In an attempt to resolve these disputes, many approach the courts. Nonetheless, courts are neither the simplest nor the sole avenue for dispute resolution. There are many stages involved prior to, and during a court process.

This article attempts to briefly explain these various stages and the role of the parties involved in each stage.


Certain procedures such as applying for a divorce is a relatively straightforward process and often, a lawyer need not be involved. Nonetheless, a divorce does not resolve issues regarding children, property and other financial matters, and parties will need to make separate arrangements.  It is advisable that parties first attempt to settle these matters out of court.

1.1     Why Attempt To Settle Out Of Court?

Taking a matter to court can be a costly, complex and stressful process, and is often fraught with delay.

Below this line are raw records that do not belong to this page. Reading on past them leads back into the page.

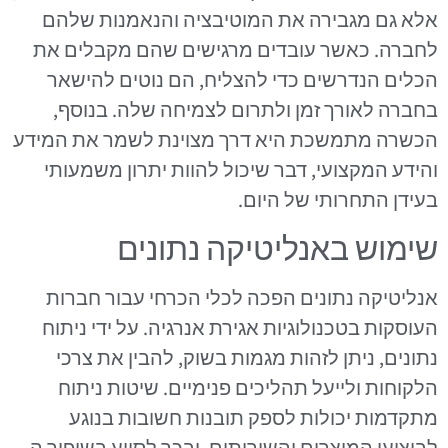
אלא גם מגבירה את המוטיבציה והנאמנות שלהם
לחברה. כאשר עובדים מרגישים שהם מקבלים את
הכלים הנדרשים כדי להצליח, הם נוטים להישאר
בחברה לאורך זמן ולתרום לצמיחה שלה. בנוסף,
הכשרה מתמשכת היא דרך מצוינת לשמר את המידע
והידע המקצועי, דבר שיכול להוות יתרון משמעותי
בעידן התחרותי של היום.
שימוש באנליטיקה נתונים
אנליטיקה נתונים הפכה לכלי הכרחי עבור חברות
העוסקות בטכנולוגיות אגירת אנרגיה. על ידי ניתוח
נתונים, ניתן לזהות מגמות בשוק, להבין את צרכי
הלקוחות ולייעל תהליכים פנימיים. שיטות ניתוח
מתקדמות יכולות לספק תובנות חשובות בנוגע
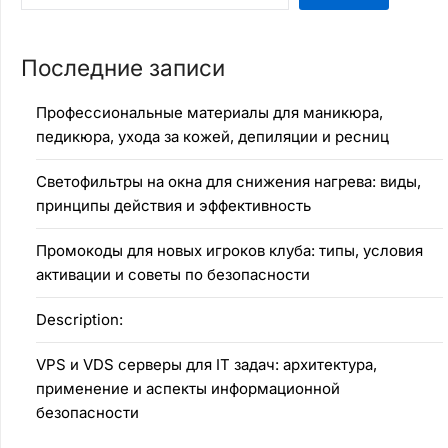
Последние записи
Профессиональные материалы для маникюра,
педикюра, ухода за кожей, депиляции и ресниц
Светофильтры на окна для снижения нагрева: виды,
принципы действия и эффективность
Промокоды для новых игроков клуба: типы, условия
активации и советы по безопасности
Description:
VPS и VDS серверы для IT задач: архитектура,
применение и аспекты информационной
безопасности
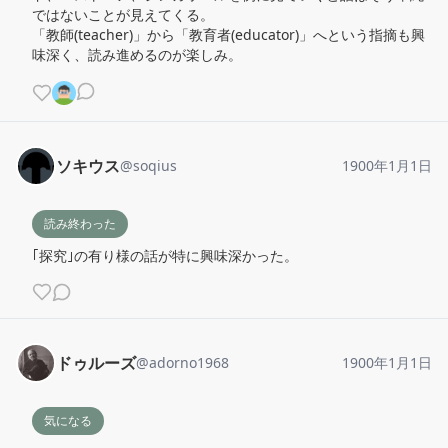
ではないことが見えてくる。

「教師(teacher)」から「教育者(educator)」へという指摘も興
味深く、読み進めるのが楽しみ。
ソキウス
@
soqius
1900年1月1日
読み終わった
｢探究｣の有り様の話が特に興味深かった。
ドゥルーズ
@
adorno1968
1900年1月1日
気になる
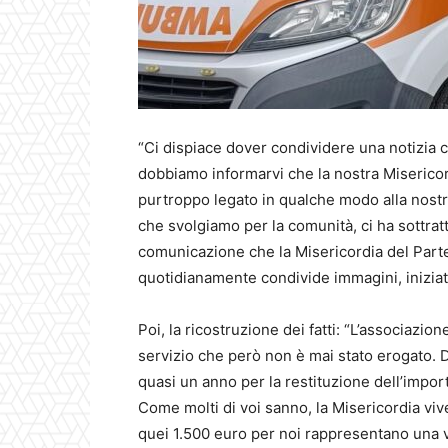
“Ci dispiace dover condividere una notizia
dobbiamo informarvi che la nostra Misericordi
purtroppo legato in qualche modo alla nostr
che svolgiamo per la comunità, ci ha sottrat
comunicazione che la Misericordia del Parte
quotidianamente condivide immagini, iniziative
Poi, la ricostruzione dei fatti: “L’associazio
servizio che però non è mai stato erogato. D
quasi un anno per la restituzione dell’import
Come molti di voi sanno, la Misericordia vive
quei 1.500 euro per noi rappresentano una 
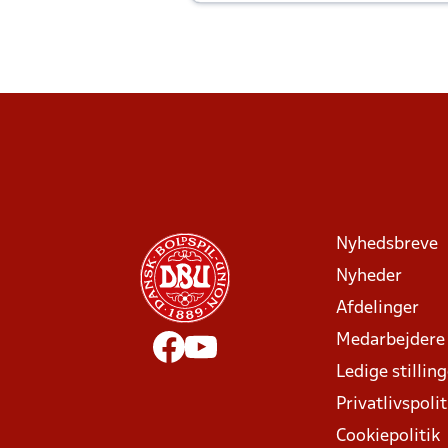
Joachim altid til efter kampe?
Nyhedsbreve
Nyheder
Afdelinger
Medarbejdere
Ledige stillin
Privatlivspolit
Cookiepolitik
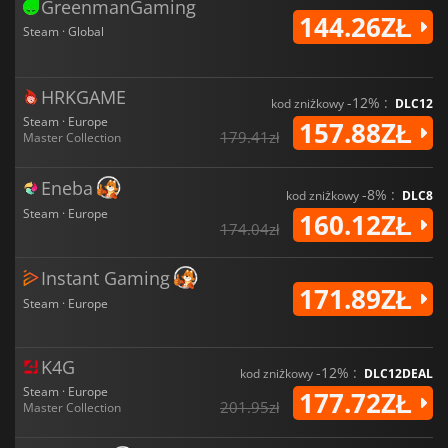
GreenmanGaming
144.26ZŁ
Steam · Global
HRKGAME
-12% :
kod zniżkowy
DLC12
Steam · Europe
157.88ZŁ
179.41zł
Master Collection
Eneba
-8% :
kod zniżkowy
DLC8
Steam · Europe
160.12ZŁ
174.04zł
Instant Gaming
171.89ZŁ
Steam · Europe
K4G
-12% :
kod zniżkowy
DLC12DEAL
Steam · Europe
177.72ZŁ
201.95zł
Master Collection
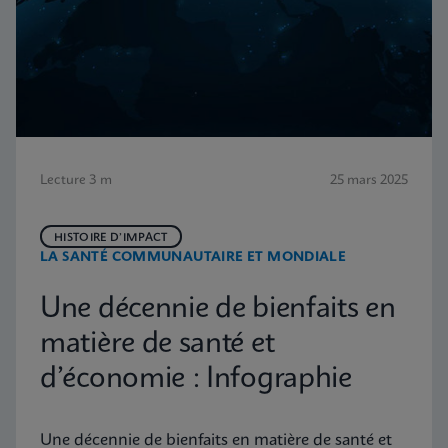
Lecture 3 m
25 mars 2025
HISTOIRE D’IMPACT
LA SANTÉ COMMUNAUTAIRE ET MONDIALE
Une décennie de bienfaits en
matière de santé et
d’économie : Infographie
Une décennie de bienfaits en matière de santé et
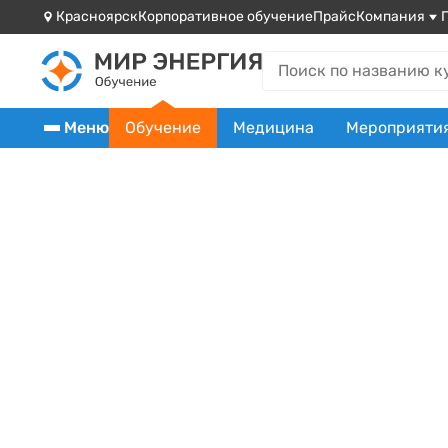
Красноярск
Корпоративное обучение
Прайс
Компания
Меню
Обучение
Медицина
Мероприяти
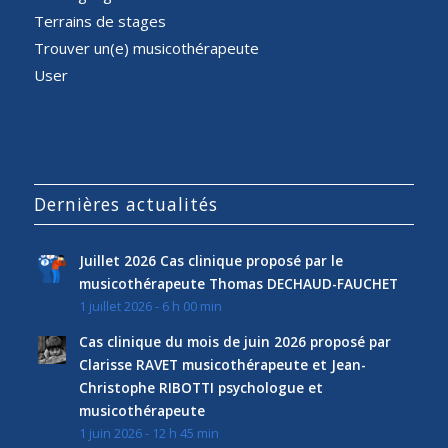
Terrains de stages
Trouver un(e) musicothérapeute
User
Dernières actualités
Juillet 2026 Cas clinique proposé par le
musicothérapeute Thomas DECHAUD-FAUCHET
1 juillet 2026 - 6 h 00 min
Cas clinique du mois de juin 2026 proposé par
Clarisse RAVET musicothérapeute et Jean-
Christophe RIBOTTI psychologue et
musicothérapeute
1 juin 2026 - 12 h 45 min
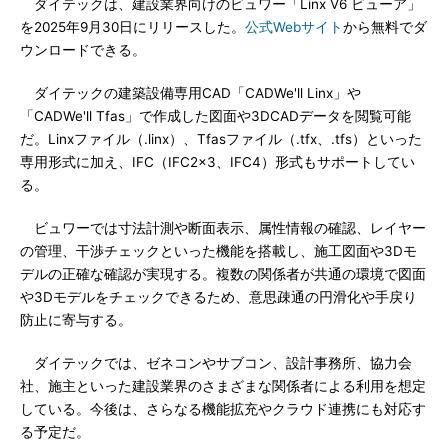
ダイテックは、建設業界向けのビュワー「Linx V6 ビューア」
を2025年9月30日にリリースした。
公式Webサイト
から無料でダ
ウンロードできる。
ダイテックの建築設備専用CAD「CADWe'll Linx」や
「CADWe'll Tfas」で作成した図面や3DCADデータを閲覧可能
だ。Linxファイル（.linx）、Tfasファイル（.tfx、.tfs）といった
専用形式に加え、IFC（IFC2x3、IFC4）形式もサポートしてい
る。
ビュワーでは寸法計測や断面表示、属性情報の確認、レイヤー
の管理、干渉チェックといった機能を搭載し、施工図面や3Dモ
デルの正確な確認が実現する。複数の関係者が共通の環境で図面
や3Dモデルをチェックできるため、意思疎通の円滑化や手戻り
防止に寄与する。
ダイテックでは、ゼネコンやサブコン、設計事務所、協力会
社、施主といった建設業界のさまざまな関係者による利用を想定
している。今後は、さらなる機能拡充やクラウド連携にも対応す
る予定だ。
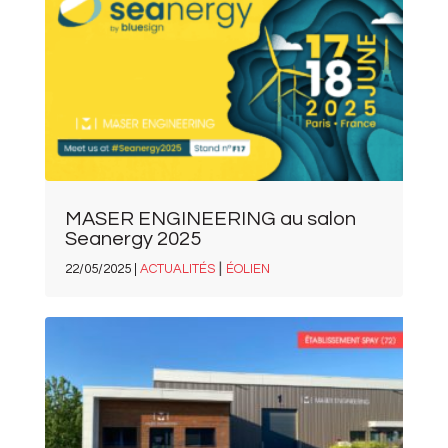
MASER ENGINEERING au salon
Seanergy 2025
|
22/05/2025 |
ACTUALITÉS
ÉOLIEN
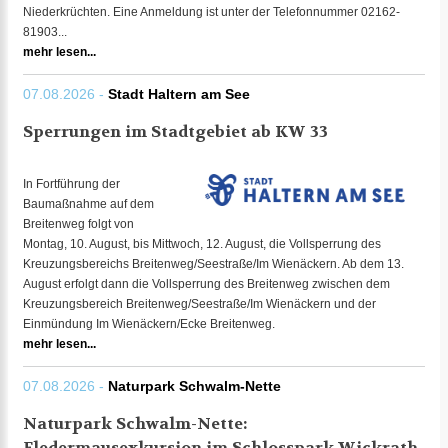
Niederkrüchten. Eine Anmeldung ist unter der Telefonnummer 02162-
81903...
mehr lesen...
07.08.2026 -
Stadt Haltern am See
Sperrungen im Stadtgebiet ab KW 33
In Fortführung der
Baumaßnahme auf dem
Breitenweg folgt von
Montag, 10. August, bis Mittwoch, 12. August, die Vollsperrung des
Kreuzungsbereichs Breitenweg/Seestraße/Im Wienäckern. Ab dem 13.
August erfolgt dann die Vollsperrung des Breitenweg zwischen dem
Kreuzungsbereich Breitenweg/Seestraße/Im Wienäckern und der
Einmündung Im Wienäckern/Ecke Breitenweg.
mehr lesen...
07.08.2026 -
Naturpark Schwalm-Nette
Naturpark Schwalm-Nette:
Fledermausexkursion im Schlosspark Wickrath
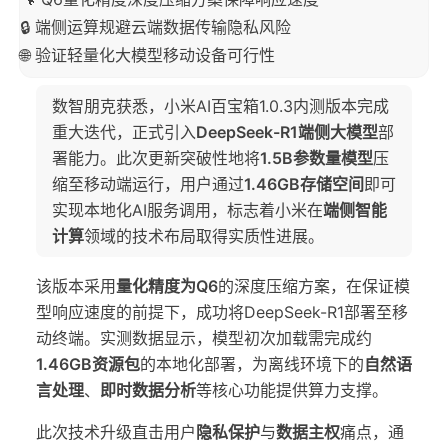
🔒 端侧运算规避云端数据传输隐私风险
🌐 验证轻量化大模型移动设备可行性
数智朋克获悉，小米AI百宝箱1.0.3内测版本完成
重大迭代，正式引入
DeepSeek-R1端侧大模型
部
署能力。此次更新突破性地将
1.5B参数量模型
压
缩至移动端运行，用户通过
1.46GB存储空间
即可
实现本地化AI服务调用，标志着小米在
端侧智能
计算
领域的技术布局取得实质性进展。
该版本采用
量化精度为Q6
的深度压缩方案，在保证模
型响应速度的前提下，成功将DeepSeek-R1部署至移
动终端。实测数据显示，模型初次加载需完成约
1.46GB资源包
的本地化部署，为离线环境下的
自然语
言处理
、
即时数据分析
等核心功能提供算力支撑。
此次技术升级直击用户
隐私保护
与
数据主权
痛点，通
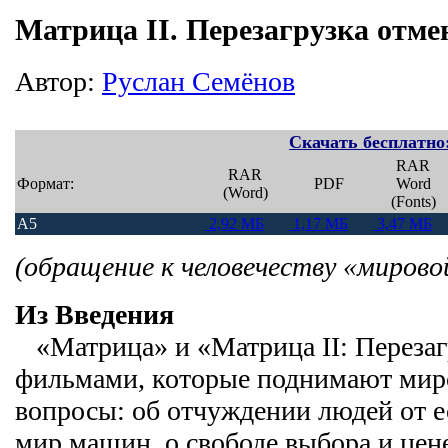
Матрица II. Перезагрузка отме
Автор:
Руслан Семёнов
Скачать бесплатно
RAR
RAR
Формат:
PDF
Word
(Word)
(Fonts)
A5
2,92 МБ
1,17 МБ
3,47 МБ
(обращение к человечеству «мирово
Из Введения
«Матрица» и «Матрица II: Переза
фильмами, которые поднимают мир
вопросы: об отчуждении людей от е
мир машин, о свободе выбора и цене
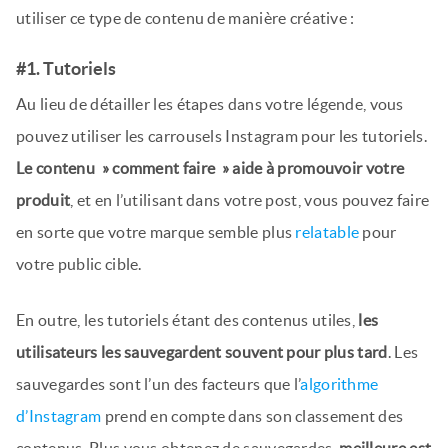
utiliser ce type de contenu de manière créative :
#1. Tutoriels
Au lieu de détailler les étapes dans votre légende, vous
pouvez utiliser les carrousels Instagram pour les tutoriels.
Le contenu » comment faire » aide à promouvoir votre
produit
, et en l’utilisant dans votre post, vous pouvez faire
en sorte que votre marque semble plus
relatable
pour
votre public cible.
En outre, les tutoriels étant des contenus utiles,
les
utilisateurs les sauvegardent souvent pour plus tard
. Les
sauvegardes sont l’un des facteurs que l’
algorithme
d’Instagram
prend en compte dans son classement des
contenus. Plus vous obtenez de sauvegardes,
meilleure est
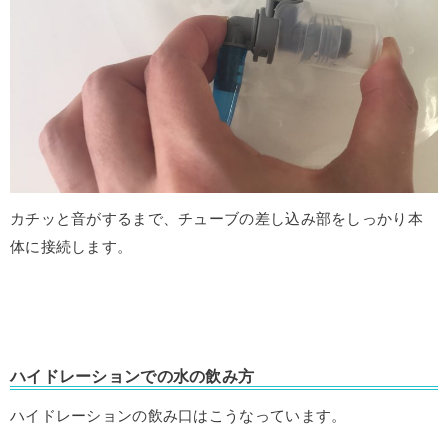
カチッと音がするまで、チューブの差し込み部をしっかり本
体に接続します。
ハイドレーションでの水の飲み方
ハイドレーションの飲み口はこうなっています。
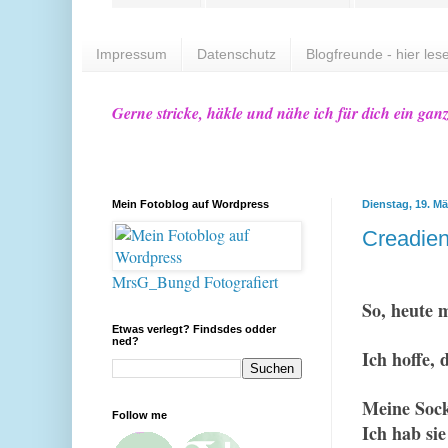
Impressum
Datenschutz
Blogfreunde - hier lese
Gerne stricke, häkle und nähe ich für dich ein gan
Mein Fotoblog auf Wordpress
Dienstag, 19. Mä
Creadien
MrsG_Bungd Fotografiert
So
, heute 
Etwas verlegt? Findsdes odder
ned?
I
ch hoffe, 
Meine Soc
Follow me
Ich hab si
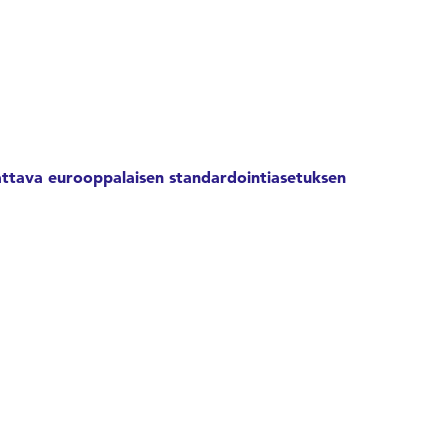
vattava eurooppalaisen standardointiasetuksen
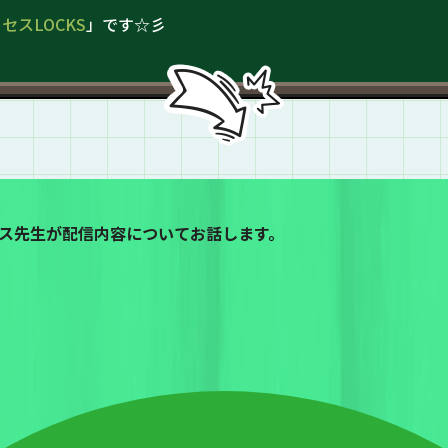
ミセスLOCKS
」です☆彡
ス先生が配信内容についてお話します。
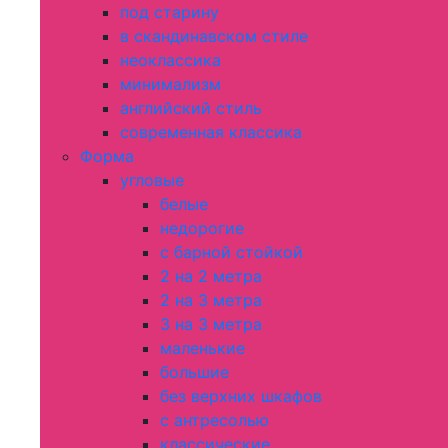
под старину
в скандинавском стиле
неоклассика
минимализм
английский стиль
современная классика
Форма
угловые
белые
недорогие
с барной стойкой
2 на 2 метра
2 на 3 метра
3 на 3 метра
маленькие
большие
без верхних шкафов
с антресолью
классические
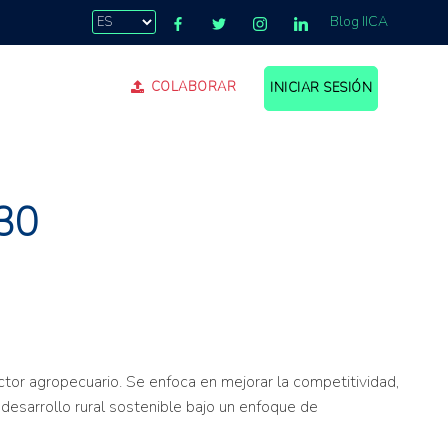
Blog IICA
COLABORAR
INICIAR SESIÓN
.
030
ctor agropecuario. Se enfoca en mejorar la competitividad,
el desarrollo rural sostenible bajo un enfoque de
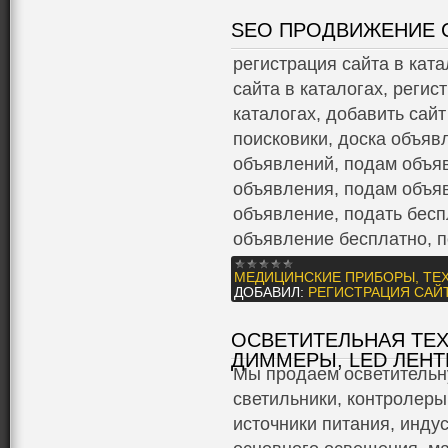
SEO ПРОДВИЖЕНИЕ 
регистрация сайта в кат
сайта в каталогах, регис
каталогах, добавить сайт
поисковики, доска объяв
объявлений, подам объяв
объявления, подам объя
объявление, подать бесп
объявление бесплатно, 
МЕДИЦИНСКИЕ ПРИБОРЫ, ТЕ
ДОБАВИЛ:
РЕГИСТРАЦИЯ САЙТ
ОСВЕТИТЕЛЬНАЯ ТЕХ
ДИММЕРЫ, LED ЛЕНТ
Мы продаем осветительн
светильники, контролеры
источники питания, инду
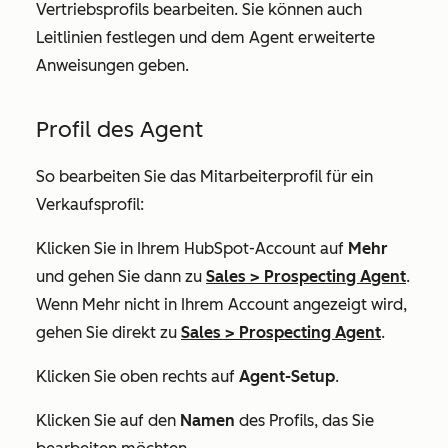
Vertriebsprofils bearbeiten. Sie können auch
Leitlinien festlegen und dem Agent erweiterte
Anweisungen geben.
Profil des Agent
So bearbeiten Sie das Mitarbeiterprofil für ein
Verkaufsprofil:
Klicken Sie in Ihrem HubSpot-Account auf
Mehr
und gehen Sie dann zu
Sales
>
Prospecting Agent
.
Wenn
Mehr
nicht in Ihrem Account angezeigt wird,
gehen Sie direkt zu
Sales
>
Prospecting Agent
.
Klicken Sie oben rechts auf
Agent-Setup
.
Klicken Sie auf den
Namen
des Profils, das Sie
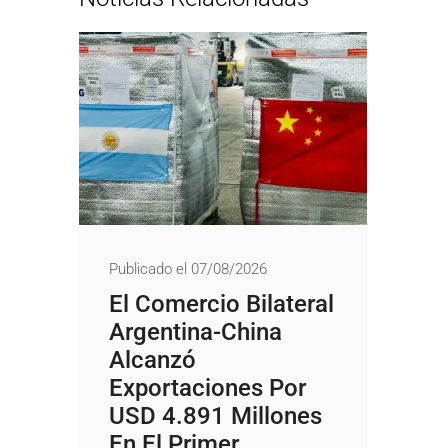
Publicado el 07/08/2026
El Comercio Bilateral
Argentina-China
Alcanzó
Exportaciones Por
USD 4.891 Millones
En El Primer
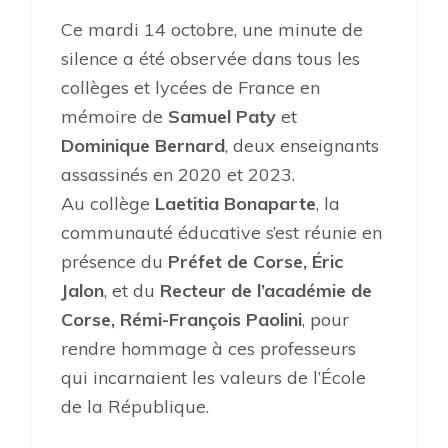
Ce mardi 14 octobre, une minute de
silence a été observée dans tous les
collèges et lycées de France en
mémoire de
Samuel Paty
et
Dominique Bernard
, deux enseignants
assassinés en 2020 et 2023.
Au collège
Laetitia Bonaparte
, la
communauté éducative s’est réunie en
présence du
Préfet de Corse, Éric
Jalon
, et du
Recteur de l’académie de
Corse, Rémi-François Paolini
, pour
rendre hommage à ces professeurs
qui incarnaient les valeurs de l’École
de la République.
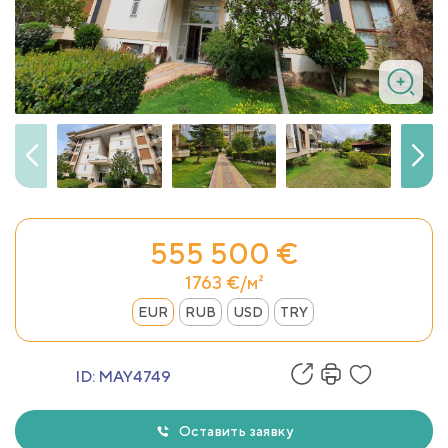
555 500 €
1763 €/м²
EUR
RUB
USD
TRY
ID:
MAY4749
Оставить заявку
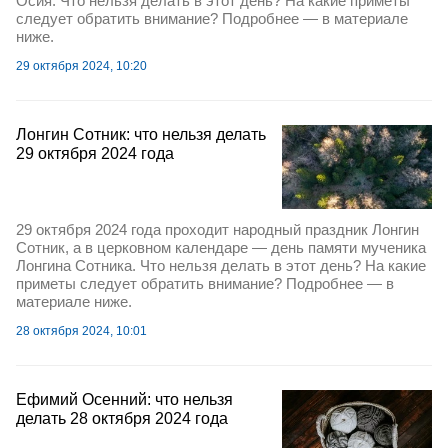
Осия. Что нельзя делать в этот день? На какие приметы
следует обратить внимание? Подробнее — в материале
ниже.
29 октября 2024, 10:20
Лонгин Сотник: что нельзя делать
29 октября 2024 года
29 октября 2024 года проходит народный праздник Лонгин
Сотник, а в церковном календаре — день памяти мученика
Лонгина Сотника. Что нельзя делать в этот день? На какие
приметы следует обратить внимание? Подробнее — в
материале ниже.
28 октября 2024, 10:01
Ефимий Осенний: что нельзя
делать 28 октября 2024 года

It can also bear negatively on existing relationships and children. Parties have limited control over the process and no control over the outcome. There is no guarantee that a decision will be made in your favour.

On the contrary, attempting to reach an agreement out of court greatly reduces the financial and emotional burden on both parties. It enhances communication and often results in improved relationships, as it involves a relatively informal and non-confrontational process. Parties are free to control and tailor the process and the outcome according to their needs and underlying concerns. This flexibility will provide  parties with the opportunity to design an agreement that genuinely reflects both parties’ interests. Notwithstanding these advantages, attempting to settle out of court is dependent on the willingness of both parties to participate in good faith.

1.2     How To Settle Out Of Court?

Parties can choose to reach an agreement either on their own or with the assistance of a Family Dispute Resolution Service. 1

1.3     Family Dispute Resolution Service (FDR)

What is FDR?

FDR is a forum for parties to resolve family related disputes with the assistance of a FDR Practitioner. 2 An FDR practitioner is an independent, accredited professional who can assist parties to discuss issues, options and reach an agreement in relation to children, separation, property and other financial matters. 3 FDR usually takes the form of mediation with the FDR practitioner acting as a mediator. 4

What is Mediation?

Mediation is an informal, voluntary and confidential process in which parties to a dispute attempt to reach an agreement with the assistance of a mediator. Mediation is not a legal process, and a mediator does not provide legal advice. The mediator will help parties identify the nature and cause of the dispute, and to explore options for resolving the dispute. The mediator occupies a facilitative role for the content of discussion during the mediation, and will not determine the outcome of the dispute. It is important to understand that the mediator will not impose a decision, and will remain neutral throughout the process as an independent third party.

Is Communications In An FDR Mediation Session confidential?

Generally, communications to an FDR practitioner in an FDR mediation session are confidential5 and cannot be disclosed to anyone, including the Court.6 Please note that there are exceptions to this.7

Should I Get Legal Advice Before Attending An FDR Mediation Session?

You do not have to get legal advice prior to mediation but it is advisable that you do so, especially before signing any written agreement.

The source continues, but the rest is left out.